**TRY IT:** Every entry needs to be written out again exactly, with its pictures removed.

**DATA IN THIS EXERCISE:**
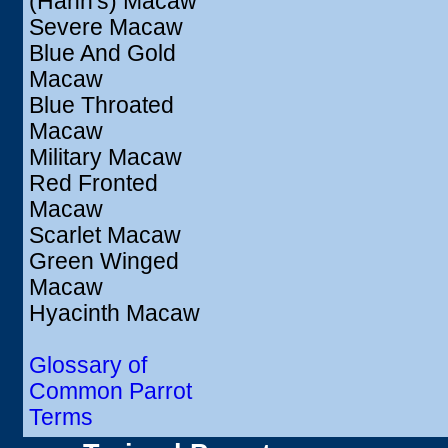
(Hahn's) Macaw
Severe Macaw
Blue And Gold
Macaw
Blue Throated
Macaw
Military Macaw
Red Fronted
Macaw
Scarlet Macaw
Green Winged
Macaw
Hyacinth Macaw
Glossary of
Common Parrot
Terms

**WRITTEN RESPONSE:**
(Hahn's) Macaw
Severe Macaw
Blue And Gold
Macaw
Blue Throated
Macaw
Military Macaw
Red Fronted
Macaw
Scarlet Macaw
Green Winged
Macaw
Hyacinth Macaw
Glossary of
Common Parrot
Terms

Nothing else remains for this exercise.